Stored data:
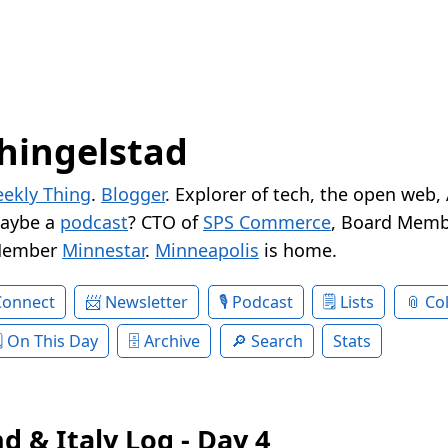
hingelstad
ekly Thing
.
Blogger
. Explorer of tech, the open web,
Maybe a
podcast
? CTO of
SPS Commerce
, Board Memb
Member
Minnestar
.
Minneapolis
is home.
Connect
Newsletter
Podcast
Lists
Col
On This Day
Archive
Search
Stats
d & Italy Log - Day 4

> **EXERCISE GOAL**
Your copy should match every record exactly and contain no pictures.

> **EXPECTED ANSWER**
hingelstad
ekly Thing
.
Blogger
. Explorer of tech, the open web,
Maybe a
podcast
? CTO of
SPS Commerce
, Board Memb
Member
Minnestar
.
Minneapolis
is home.
Connect
Newsletter
Podcast
Lists
Col
On This Day
Archive
Search
Stats
d & Italy Log - Day 4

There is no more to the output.